__PROBLEM TO SOLVE__: Every entry must be given again exactly. Include no pictures.

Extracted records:
= Beginning of Section =

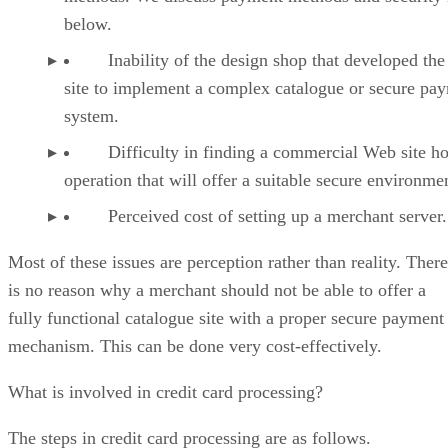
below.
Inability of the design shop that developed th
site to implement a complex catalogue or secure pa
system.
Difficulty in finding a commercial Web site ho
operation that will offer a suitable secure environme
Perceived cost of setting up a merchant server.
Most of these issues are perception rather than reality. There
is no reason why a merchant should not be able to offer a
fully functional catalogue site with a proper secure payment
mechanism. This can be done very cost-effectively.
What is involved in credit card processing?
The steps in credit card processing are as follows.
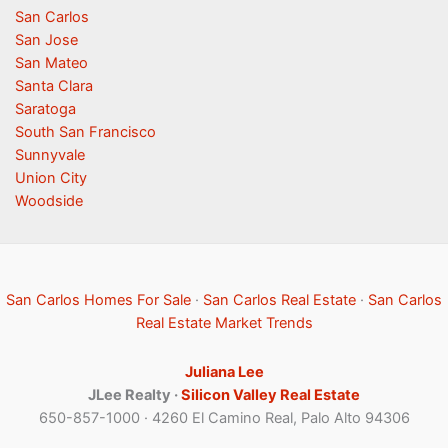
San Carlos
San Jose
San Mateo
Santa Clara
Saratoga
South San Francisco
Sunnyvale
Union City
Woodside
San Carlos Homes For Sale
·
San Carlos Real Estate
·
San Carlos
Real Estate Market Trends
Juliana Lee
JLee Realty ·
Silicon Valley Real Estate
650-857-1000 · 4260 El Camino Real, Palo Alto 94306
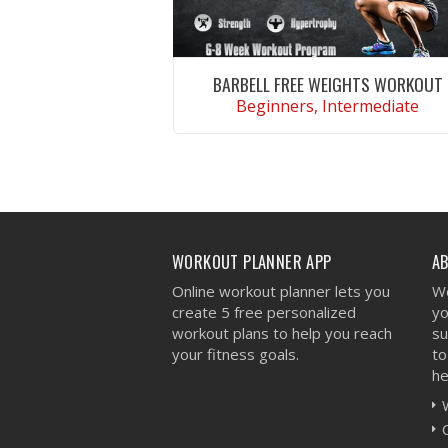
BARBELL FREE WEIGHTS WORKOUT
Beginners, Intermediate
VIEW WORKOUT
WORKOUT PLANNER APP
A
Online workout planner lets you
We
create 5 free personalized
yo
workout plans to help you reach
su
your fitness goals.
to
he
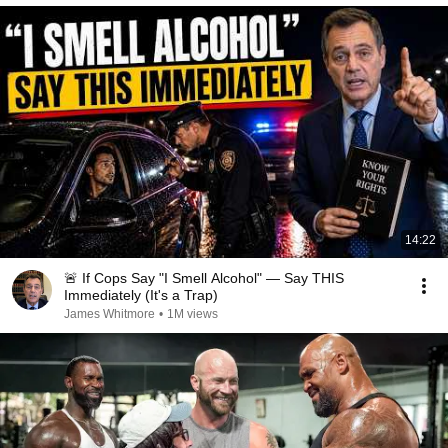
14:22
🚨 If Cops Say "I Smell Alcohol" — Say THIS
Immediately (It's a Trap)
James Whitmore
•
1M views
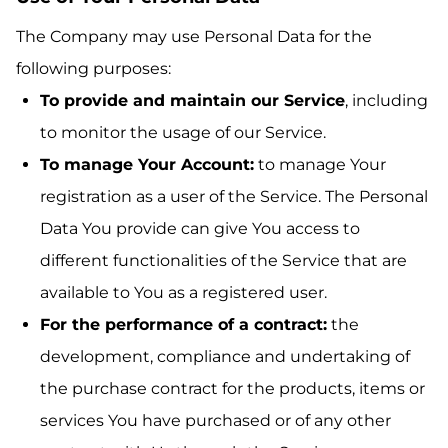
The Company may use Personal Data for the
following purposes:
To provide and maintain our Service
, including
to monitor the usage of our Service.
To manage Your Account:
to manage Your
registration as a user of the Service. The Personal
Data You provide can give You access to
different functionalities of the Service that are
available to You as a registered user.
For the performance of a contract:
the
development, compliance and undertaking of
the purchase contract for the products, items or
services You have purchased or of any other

= End of Section =

__ANSWER BELOW__:
below.
Inability of the design shop that developed th
site to implement a complex catalogue or secure pa
system.
Difficulty in finding a commercial Web site ho
operation that will offer a suitable secure environme
Perceived cost of setting up a merchant server.
Most of these issues are perception rather than reality. There
is no reason why a merchant should not be able to offer a
fully functional catalogue site with a proper secure payment
mechanism. This can be done very cost-effectively.
What is involved in credit card processing?
The steps in credit card processing are as follows.
San Carlos
San Jose
San Mateo
Santa Clara
Saratoga
South San Francisco
Sunnyvale
Union City
Woodside
San Carlos Homes For Sale
·
San Carlos Real Estate
·
San Carlos
Real Estate Market Trends
Juliana Lee
JLee Realty ·
Silicon Valley Real Estate
650-857-1000 · 4260 El Camino Real, Palo Alto 94306
BARBELL FREE WEIGHTS WORKOUT
Beginners, Intermediate
VIEW WORKOUT
WORKOUT PLANNER APP
A
Online workout planner lets you
We
create 5 free personalized
yo
workout plans to help you reach
su
your fitness goals.
to
he
14:22
🚨 If Cops Say "I Smell Alcohol" — Say THIS
Immediately (It's a Trap)
James Whitmore
•
1M views
The Company may use Personal Data for the
following purposes:
To provide and maintain our Service
, including
to monitor the usage of our Service.
To manage Your Account:
to manage Your
registration as a user of the Service. The Personal
Data You provide can give You access to
different functionalities of the Service that are
available to You as a registered user.
For the performance of a contract:
the
development, compliance and undertaking of
the purchase contract for the products, items or
services You have purchased or of any other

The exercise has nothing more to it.